#### Task statement
Report every line below that holds the word "pixel".

(Records shown Opens)

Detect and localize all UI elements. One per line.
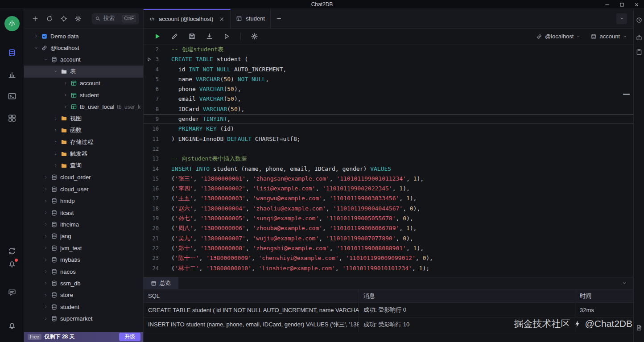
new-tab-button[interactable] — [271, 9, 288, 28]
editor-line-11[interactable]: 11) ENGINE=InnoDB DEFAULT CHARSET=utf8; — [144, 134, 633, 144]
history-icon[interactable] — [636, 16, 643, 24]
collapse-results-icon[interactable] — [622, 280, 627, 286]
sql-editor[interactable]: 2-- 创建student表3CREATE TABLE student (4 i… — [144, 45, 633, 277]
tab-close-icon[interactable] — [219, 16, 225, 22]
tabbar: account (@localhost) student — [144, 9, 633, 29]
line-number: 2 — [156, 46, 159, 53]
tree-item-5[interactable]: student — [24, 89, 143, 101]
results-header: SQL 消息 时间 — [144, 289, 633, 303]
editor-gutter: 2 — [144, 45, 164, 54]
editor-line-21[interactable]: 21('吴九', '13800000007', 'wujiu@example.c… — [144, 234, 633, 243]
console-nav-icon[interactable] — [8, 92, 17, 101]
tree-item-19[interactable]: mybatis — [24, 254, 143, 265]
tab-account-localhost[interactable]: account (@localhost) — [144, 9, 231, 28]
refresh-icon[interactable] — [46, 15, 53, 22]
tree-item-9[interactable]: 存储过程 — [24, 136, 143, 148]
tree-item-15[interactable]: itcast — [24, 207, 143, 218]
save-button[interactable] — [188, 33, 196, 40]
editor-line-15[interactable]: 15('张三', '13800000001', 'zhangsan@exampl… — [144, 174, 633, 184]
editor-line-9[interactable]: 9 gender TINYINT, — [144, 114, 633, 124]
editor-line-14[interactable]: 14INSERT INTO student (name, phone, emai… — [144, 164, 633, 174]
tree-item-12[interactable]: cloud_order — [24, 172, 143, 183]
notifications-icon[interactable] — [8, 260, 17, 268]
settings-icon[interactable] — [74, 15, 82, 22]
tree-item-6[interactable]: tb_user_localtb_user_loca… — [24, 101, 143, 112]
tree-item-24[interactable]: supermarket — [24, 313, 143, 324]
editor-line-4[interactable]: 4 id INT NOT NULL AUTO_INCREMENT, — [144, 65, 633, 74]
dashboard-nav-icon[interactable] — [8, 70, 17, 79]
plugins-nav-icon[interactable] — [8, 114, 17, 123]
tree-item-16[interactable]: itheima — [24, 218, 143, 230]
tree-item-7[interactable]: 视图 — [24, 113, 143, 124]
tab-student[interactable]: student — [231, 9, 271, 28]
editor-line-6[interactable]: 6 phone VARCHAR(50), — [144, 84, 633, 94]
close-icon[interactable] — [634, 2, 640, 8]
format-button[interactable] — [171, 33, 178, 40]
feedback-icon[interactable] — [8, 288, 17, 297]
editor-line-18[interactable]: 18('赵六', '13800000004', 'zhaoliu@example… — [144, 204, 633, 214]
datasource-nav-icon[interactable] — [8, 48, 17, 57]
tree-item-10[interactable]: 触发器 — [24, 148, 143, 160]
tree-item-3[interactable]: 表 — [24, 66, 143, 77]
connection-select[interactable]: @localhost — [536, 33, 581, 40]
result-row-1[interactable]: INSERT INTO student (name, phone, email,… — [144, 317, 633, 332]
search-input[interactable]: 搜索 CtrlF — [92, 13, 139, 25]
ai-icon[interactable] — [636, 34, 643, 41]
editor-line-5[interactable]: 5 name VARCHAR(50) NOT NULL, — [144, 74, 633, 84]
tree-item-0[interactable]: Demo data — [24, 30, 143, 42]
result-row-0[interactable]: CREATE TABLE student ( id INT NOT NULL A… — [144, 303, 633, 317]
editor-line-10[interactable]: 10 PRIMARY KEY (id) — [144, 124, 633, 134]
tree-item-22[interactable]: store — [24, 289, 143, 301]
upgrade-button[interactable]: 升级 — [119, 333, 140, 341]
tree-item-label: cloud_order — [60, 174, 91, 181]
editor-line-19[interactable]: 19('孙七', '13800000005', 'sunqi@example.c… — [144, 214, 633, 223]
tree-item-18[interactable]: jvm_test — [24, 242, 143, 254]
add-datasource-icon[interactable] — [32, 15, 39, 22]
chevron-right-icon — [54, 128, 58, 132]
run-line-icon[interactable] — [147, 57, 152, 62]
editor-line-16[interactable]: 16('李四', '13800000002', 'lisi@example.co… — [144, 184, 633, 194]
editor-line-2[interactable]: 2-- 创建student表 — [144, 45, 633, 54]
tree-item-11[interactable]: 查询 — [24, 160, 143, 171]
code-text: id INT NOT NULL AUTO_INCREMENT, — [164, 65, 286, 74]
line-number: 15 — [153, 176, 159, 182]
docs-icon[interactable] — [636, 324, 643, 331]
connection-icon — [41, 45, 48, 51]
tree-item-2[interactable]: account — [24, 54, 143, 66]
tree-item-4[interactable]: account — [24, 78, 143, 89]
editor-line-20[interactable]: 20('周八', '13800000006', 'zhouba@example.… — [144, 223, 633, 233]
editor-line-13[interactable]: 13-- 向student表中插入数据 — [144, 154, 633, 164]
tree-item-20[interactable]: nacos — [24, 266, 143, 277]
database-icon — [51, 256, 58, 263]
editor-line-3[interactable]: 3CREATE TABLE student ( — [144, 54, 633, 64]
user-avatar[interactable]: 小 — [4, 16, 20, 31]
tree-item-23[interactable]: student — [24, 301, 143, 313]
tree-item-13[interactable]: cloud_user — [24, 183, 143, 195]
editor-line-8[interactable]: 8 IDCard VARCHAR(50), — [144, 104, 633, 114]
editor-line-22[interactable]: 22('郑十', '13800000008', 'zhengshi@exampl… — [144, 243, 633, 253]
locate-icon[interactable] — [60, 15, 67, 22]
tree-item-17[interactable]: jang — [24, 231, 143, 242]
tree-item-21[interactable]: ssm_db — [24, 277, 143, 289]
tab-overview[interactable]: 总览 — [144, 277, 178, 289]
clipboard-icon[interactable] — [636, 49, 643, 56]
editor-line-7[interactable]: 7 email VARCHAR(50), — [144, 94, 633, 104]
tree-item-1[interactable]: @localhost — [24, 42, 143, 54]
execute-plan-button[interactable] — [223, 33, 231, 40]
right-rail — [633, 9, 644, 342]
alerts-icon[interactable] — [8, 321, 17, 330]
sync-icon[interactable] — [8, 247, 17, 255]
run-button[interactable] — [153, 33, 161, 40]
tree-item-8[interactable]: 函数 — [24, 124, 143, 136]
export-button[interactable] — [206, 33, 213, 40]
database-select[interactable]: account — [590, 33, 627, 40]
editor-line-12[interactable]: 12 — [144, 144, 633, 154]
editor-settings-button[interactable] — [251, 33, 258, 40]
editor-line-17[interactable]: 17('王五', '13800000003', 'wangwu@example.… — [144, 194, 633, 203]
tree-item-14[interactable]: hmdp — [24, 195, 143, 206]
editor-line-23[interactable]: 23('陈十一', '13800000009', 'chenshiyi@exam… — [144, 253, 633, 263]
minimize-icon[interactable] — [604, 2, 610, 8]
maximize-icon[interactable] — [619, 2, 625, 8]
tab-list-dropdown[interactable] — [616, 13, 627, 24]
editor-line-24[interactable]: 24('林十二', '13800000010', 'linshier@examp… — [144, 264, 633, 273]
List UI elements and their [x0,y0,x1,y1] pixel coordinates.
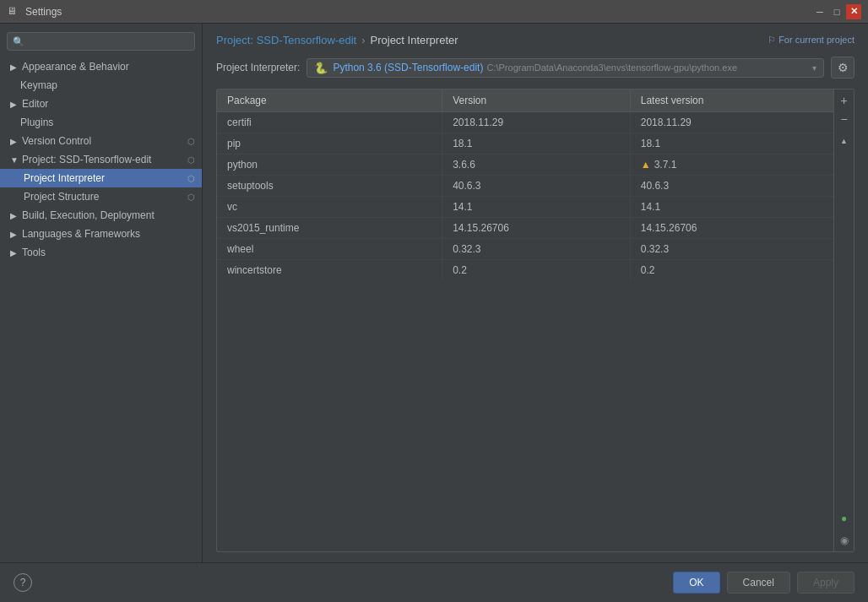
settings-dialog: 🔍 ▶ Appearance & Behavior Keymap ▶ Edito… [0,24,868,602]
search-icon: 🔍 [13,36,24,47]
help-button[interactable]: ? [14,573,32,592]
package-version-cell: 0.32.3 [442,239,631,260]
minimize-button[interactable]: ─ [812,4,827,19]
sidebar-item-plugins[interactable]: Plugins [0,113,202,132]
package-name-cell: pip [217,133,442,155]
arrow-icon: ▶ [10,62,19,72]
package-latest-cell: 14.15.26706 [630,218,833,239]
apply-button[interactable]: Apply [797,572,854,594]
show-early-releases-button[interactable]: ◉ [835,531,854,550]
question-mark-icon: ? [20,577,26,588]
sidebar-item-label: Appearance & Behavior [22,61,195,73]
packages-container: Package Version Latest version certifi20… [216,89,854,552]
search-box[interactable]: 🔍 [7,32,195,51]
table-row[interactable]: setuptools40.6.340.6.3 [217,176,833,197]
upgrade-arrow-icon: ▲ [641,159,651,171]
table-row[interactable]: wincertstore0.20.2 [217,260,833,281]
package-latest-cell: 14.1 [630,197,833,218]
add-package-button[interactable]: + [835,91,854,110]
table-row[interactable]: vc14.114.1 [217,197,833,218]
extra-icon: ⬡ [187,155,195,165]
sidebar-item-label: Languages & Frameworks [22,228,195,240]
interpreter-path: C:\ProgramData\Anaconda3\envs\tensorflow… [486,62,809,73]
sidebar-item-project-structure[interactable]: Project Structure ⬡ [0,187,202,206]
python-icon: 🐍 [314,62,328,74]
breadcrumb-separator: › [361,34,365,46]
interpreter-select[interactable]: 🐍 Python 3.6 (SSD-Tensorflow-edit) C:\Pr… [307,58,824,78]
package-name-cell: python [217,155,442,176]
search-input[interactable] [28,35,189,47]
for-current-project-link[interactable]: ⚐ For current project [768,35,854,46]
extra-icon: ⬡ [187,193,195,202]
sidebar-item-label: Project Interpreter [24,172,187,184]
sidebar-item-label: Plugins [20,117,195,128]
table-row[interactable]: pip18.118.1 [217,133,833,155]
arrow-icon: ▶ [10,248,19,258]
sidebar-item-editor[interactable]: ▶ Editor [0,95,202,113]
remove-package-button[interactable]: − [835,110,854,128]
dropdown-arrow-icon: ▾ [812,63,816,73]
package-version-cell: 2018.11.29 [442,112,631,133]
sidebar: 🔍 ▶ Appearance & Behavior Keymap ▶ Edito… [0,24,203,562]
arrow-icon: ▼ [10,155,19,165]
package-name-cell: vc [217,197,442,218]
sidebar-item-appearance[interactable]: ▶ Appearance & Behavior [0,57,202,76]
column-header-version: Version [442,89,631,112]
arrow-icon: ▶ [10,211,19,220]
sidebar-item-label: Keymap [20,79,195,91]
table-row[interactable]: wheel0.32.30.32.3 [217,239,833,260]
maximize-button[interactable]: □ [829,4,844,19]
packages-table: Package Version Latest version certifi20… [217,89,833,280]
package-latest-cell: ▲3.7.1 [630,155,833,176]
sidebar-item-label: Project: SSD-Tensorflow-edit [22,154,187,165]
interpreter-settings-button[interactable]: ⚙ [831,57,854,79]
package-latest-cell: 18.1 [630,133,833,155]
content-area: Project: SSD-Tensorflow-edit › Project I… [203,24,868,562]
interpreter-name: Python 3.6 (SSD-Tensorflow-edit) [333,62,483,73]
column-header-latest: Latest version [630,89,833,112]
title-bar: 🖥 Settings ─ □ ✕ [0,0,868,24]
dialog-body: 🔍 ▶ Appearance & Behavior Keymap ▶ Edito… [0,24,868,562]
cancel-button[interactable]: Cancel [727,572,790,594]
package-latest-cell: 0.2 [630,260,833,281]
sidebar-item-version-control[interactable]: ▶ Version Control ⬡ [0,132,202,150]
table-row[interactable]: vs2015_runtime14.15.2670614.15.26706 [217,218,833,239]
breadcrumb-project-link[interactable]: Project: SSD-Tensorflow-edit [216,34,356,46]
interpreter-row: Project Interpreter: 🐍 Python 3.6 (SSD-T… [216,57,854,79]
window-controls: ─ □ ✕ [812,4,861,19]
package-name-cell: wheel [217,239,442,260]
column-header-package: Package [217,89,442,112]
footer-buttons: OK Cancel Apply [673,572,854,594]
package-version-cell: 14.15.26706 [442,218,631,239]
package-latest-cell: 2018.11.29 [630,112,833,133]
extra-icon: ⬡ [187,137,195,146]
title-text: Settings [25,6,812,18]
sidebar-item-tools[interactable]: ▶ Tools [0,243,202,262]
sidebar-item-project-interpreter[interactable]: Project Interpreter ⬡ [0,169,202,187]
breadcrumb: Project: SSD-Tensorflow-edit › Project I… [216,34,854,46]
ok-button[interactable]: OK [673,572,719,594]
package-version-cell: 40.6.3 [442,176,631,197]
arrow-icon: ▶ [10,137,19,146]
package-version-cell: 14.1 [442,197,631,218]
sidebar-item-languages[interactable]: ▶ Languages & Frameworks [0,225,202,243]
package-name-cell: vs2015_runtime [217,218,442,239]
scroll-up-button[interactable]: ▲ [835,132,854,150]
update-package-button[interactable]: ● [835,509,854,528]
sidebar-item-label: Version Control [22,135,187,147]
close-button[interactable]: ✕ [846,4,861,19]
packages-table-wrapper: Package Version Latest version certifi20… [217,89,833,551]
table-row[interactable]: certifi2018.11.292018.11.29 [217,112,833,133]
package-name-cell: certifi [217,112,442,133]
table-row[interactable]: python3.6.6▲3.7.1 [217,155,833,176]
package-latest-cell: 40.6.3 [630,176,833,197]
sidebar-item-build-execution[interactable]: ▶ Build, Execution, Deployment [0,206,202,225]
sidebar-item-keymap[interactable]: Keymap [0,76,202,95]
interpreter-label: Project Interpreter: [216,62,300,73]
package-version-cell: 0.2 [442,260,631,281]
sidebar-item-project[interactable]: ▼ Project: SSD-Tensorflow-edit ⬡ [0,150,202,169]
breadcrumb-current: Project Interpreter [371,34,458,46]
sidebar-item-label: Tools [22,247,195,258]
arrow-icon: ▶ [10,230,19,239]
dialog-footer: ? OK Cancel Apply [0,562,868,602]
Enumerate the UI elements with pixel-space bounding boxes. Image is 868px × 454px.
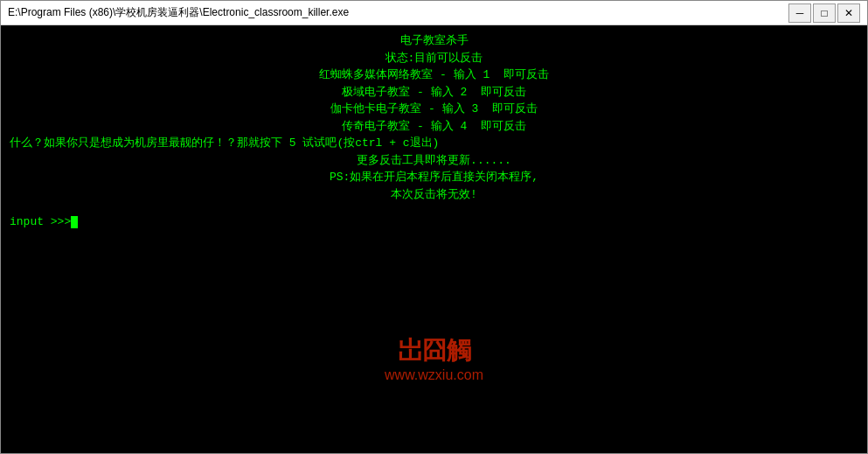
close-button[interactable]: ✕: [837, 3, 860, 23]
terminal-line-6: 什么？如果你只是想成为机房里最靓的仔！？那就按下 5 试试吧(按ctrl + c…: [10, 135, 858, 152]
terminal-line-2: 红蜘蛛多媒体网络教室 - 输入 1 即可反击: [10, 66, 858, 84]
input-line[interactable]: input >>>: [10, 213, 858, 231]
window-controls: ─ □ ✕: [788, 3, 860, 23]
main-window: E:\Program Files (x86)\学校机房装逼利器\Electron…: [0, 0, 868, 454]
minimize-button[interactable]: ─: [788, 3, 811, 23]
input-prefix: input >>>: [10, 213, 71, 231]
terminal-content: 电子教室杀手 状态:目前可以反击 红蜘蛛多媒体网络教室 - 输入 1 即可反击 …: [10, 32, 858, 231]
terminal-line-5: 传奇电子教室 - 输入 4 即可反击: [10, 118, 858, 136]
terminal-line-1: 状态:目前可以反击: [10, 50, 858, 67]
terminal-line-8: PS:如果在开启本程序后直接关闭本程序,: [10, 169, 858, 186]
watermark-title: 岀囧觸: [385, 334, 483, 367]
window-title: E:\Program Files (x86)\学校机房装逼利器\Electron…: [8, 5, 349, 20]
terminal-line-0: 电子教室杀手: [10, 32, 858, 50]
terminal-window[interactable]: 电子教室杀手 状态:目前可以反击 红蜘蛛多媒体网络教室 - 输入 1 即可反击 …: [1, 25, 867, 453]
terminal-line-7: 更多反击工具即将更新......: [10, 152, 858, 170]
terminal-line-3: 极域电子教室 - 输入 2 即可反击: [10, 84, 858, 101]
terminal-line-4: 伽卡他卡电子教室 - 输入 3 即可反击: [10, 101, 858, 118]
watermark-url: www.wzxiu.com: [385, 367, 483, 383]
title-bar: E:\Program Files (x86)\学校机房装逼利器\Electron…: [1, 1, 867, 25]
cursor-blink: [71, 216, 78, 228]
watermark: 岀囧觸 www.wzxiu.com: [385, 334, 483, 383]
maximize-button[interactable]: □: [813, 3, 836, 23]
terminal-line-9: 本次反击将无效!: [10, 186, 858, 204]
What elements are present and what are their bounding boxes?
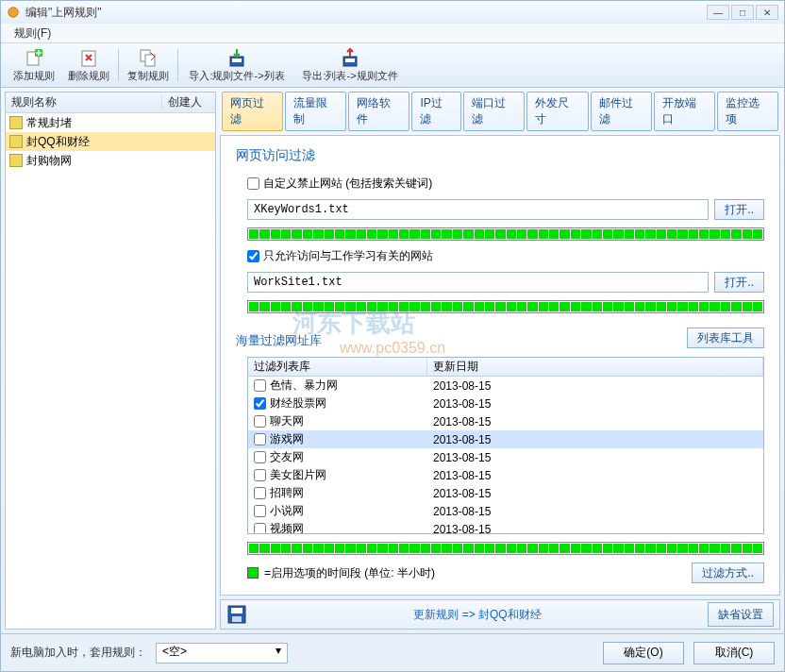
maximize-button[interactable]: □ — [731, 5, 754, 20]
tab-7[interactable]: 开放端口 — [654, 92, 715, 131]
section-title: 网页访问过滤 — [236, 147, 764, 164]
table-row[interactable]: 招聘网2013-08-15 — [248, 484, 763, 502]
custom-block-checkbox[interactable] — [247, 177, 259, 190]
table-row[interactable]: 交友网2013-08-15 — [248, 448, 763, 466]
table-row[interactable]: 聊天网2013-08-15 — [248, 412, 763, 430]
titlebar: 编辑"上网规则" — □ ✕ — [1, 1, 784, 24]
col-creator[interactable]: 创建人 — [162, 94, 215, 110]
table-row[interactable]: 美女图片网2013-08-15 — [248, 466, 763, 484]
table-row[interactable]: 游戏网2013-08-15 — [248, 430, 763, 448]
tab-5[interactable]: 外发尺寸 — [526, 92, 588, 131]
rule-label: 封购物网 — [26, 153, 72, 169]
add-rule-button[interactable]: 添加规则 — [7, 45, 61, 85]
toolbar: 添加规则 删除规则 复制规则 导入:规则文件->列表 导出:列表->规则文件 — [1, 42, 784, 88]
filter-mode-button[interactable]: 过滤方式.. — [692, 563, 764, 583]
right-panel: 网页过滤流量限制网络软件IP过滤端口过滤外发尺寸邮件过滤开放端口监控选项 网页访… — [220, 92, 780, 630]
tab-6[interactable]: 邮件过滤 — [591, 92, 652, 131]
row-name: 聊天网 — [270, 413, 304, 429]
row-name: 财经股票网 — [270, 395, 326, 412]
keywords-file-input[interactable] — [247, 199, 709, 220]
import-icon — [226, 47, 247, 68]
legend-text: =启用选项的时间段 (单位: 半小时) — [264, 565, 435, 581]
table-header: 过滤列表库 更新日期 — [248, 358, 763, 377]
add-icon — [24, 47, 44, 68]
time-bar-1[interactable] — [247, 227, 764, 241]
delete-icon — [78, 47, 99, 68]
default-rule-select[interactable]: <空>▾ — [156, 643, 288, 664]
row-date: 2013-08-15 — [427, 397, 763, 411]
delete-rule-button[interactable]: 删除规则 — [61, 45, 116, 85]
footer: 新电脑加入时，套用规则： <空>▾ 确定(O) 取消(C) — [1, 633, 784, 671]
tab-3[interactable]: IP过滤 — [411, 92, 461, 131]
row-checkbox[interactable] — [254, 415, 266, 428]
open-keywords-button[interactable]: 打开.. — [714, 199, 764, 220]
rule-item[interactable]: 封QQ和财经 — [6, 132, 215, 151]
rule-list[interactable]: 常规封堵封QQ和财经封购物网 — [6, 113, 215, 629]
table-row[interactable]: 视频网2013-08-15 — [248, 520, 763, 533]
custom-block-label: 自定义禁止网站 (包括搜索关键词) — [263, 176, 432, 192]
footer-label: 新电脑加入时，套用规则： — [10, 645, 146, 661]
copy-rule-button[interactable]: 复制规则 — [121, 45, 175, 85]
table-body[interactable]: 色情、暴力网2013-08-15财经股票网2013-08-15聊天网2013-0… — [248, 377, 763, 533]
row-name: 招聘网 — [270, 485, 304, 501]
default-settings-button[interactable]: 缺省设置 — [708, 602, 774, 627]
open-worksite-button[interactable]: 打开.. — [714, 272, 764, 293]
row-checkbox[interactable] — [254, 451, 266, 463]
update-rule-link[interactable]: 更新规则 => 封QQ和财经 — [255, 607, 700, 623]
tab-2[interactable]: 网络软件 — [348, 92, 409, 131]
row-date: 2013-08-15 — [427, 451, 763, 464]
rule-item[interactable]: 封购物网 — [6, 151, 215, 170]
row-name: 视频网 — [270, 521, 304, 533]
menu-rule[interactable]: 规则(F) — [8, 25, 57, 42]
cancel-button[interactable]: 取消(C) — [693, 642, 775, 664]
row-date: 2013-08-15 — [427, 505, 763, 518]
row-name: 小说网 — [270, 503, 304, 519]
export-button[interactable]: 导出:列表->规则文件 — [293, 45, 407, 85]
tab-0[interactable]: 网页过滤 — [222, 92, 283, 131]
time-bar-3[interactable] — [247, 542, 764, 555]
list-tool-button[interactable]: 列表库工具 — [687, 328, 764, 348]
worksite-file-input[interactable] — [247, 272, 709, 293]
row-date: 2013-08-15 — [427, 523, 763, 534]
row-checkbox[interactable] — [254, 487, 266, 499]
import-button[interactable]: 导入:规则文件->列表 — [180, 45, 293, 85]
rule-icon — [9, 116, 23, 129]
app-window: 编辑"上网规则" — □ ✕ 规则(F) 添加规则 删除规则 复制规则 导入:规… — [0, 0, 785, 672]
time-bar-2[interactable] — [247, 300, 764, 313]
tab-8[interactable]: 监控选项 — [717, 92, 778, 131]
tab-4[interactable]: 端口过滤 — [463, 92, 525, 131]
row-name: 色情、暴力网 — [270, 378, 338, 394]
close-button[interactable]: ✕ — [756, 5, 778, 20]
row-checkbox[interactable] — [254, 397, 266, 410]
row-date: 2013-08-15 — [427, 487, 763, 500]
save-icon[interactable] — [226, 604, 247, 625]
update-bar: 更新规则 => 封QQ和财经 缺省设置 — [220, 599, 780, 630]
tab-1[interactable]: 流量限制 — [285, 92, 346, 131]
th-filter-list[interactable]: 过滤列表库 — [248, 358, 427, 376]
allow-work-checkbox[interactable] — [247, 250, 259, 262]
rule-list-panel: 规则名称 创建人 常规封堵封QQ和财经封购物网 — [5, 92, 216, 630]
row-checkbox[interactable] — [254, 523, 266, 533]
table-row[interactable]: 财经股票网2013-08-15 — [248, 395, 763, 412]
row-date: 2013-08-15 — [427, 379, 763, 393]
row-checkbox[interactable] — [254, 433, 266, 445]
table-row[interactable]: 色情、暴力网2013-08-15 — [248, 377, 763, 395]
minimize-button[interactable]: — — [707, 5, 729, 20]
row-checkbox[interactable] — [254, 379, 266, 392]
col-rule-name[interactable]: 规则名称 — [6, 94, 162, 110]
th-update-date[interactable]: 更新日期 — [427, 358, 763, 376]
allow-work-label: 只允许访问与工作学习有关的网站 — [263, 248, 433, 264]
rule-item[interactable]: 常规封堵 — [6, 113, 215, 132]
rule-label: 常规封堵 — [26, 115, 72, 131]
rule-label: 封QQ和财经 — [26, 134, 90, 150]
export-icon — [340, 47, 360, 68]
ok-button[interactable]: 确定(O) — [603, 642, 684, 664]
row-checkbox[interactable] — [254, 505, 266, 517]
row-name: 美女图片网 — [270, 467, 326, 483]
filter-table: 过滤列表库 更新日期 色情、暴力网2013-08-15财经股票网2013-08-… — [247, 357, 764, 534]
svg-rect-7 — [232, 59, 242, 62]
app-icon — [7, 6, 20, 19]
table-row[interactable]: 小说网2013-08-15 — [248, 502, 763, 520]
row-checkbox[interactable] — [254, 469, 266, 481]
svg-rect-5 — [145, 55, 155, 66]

(Records shown Closes)

#### Exercise result
List UI elements and their [x0,y0,x1,y1] pixel coordinates.
Enumerate the UI elements with pixel-space bounding boxes. Image is 868px × 454px.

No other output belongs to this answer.